Sophia Wilson
In February 2020, as a Covid-19 outbreak had led to lockdown in Wuhan and was sparking alarm around the globe, a small audience gathered in a Dunedin Methodist church for an evening of conversation between Behrouz Boochani and Professor Alison Phipps. Behrouz Boochani is a Kurdish refugee, journalist and film maker who recently achieved both fame and literary acclaim from within the walls of Manus Island Detention Centre for his novel No Friend but the Mountains. Professor Alison Phipps is the UNESCO Chair in Refugee Integration through Languages and the Arts at the University of Glasgow. She was in Dunedin as the 2019 De Carle Distinguished lecturer at the University of Otago. Present also were Neil Vallely (Centre for Global Migrations, University of Otago), Ali Mostolizadeh, (Translator and PhD candidate in Sociology and Legal Studies, University of Waterloo) and respected Dunedin poets Emma Neale and Rhian Gallagher.

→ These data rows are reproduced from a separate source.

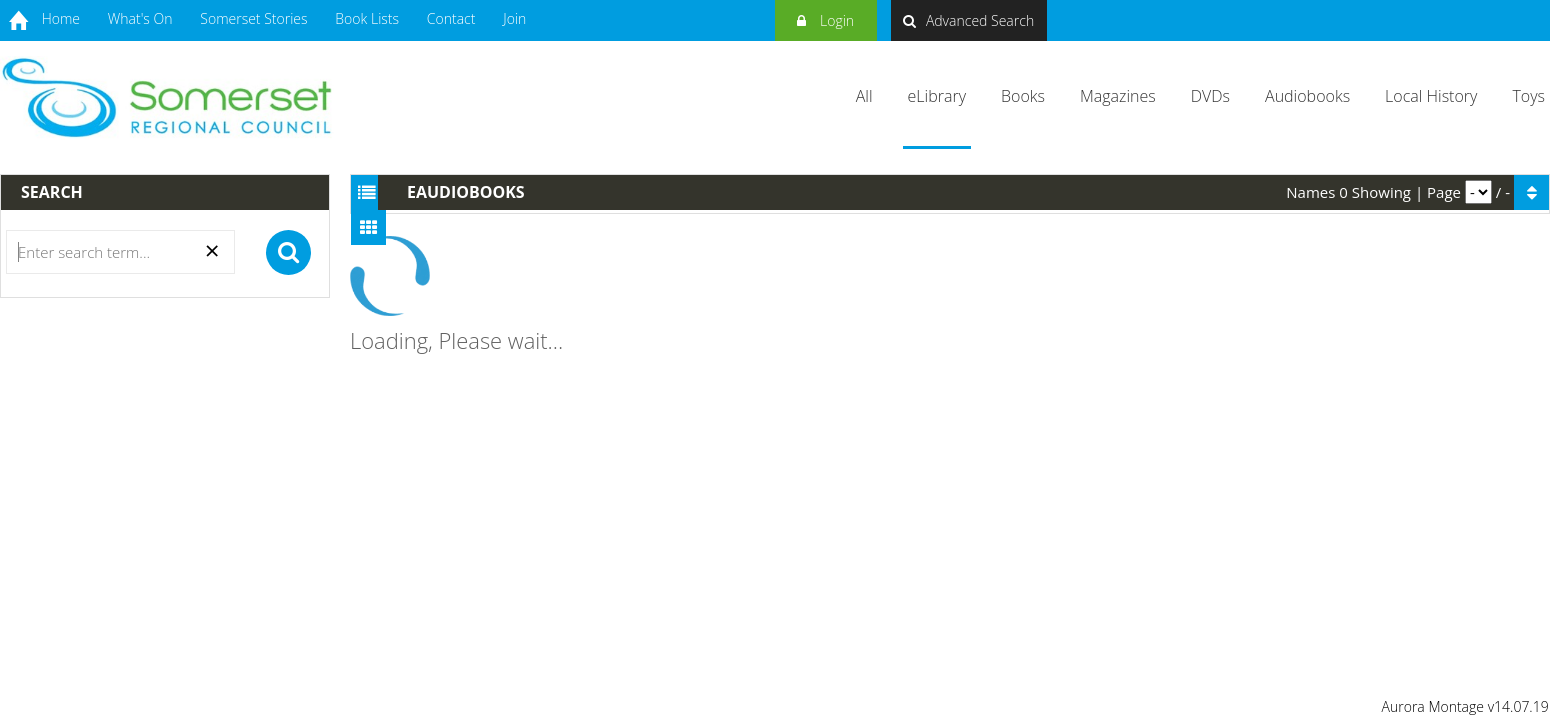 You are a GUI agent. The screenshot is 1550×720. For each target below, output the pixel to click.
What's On (140, 18)
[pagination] (1478, 192)
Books (1023, 96)
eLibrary (937, 96)
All (864, 96)
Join (514, 18)
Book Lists (367, 18)
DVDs (1210, 96)
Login (825, 17)
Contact (451, 18)
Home (61, 18)
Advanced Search (968, 20)
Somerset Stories (253, 18)
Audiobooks (1307, 96)
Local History (1431, 96)
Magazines (1118, 96)
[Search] (120, 252)
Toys (1528, 96) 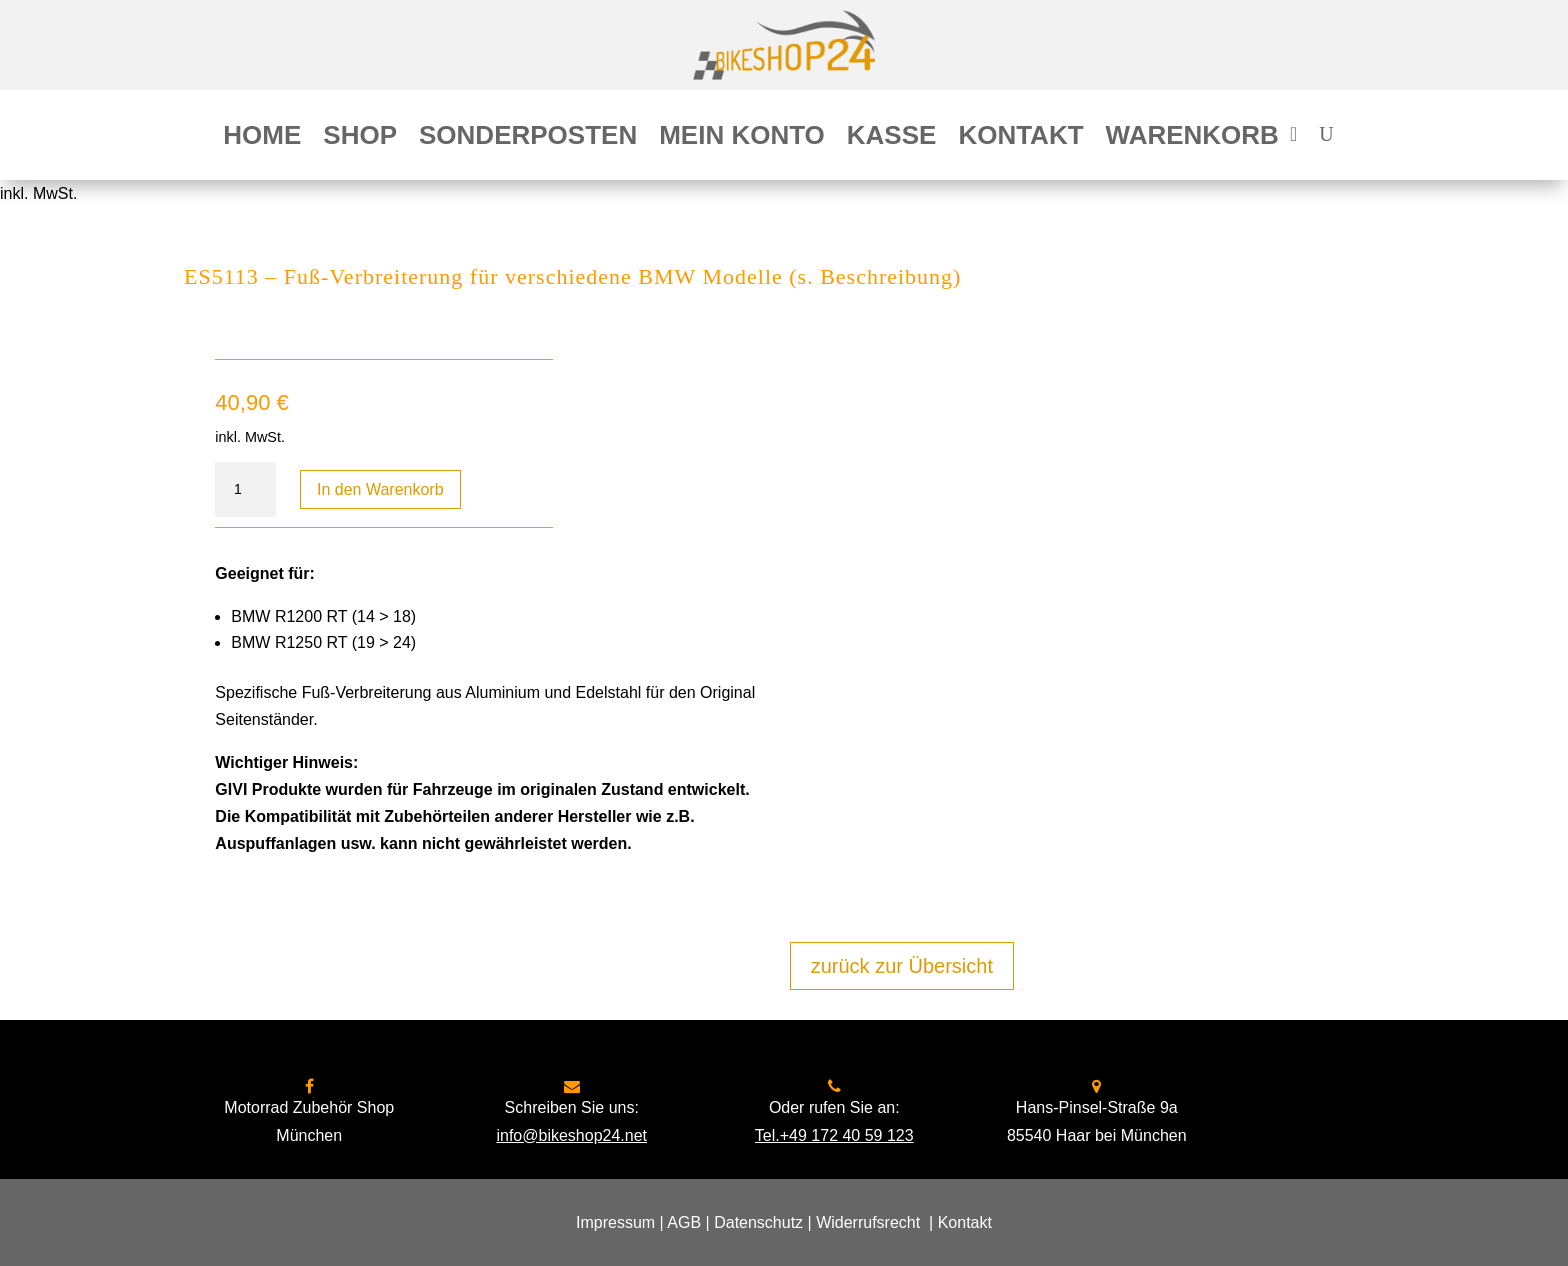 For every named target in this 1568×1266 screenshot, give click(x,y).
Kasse (892, 139)
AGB (684, 1222)
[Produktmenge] (245, 490)
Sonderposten (528, 139)
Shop (360, 139)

It’s not often a discussion about human rights abuses and serious political regression ends with a celebration of poetry and music, but given the guests, this was a natural outcome.
The evening’s conversation embraced issues of race, colonialism and the purpose of language. Medicine, in particular psychiatry, wove its way through the narrative, not as an altruistic, heroic vehicle for healing, but as a spectre of oppression and control.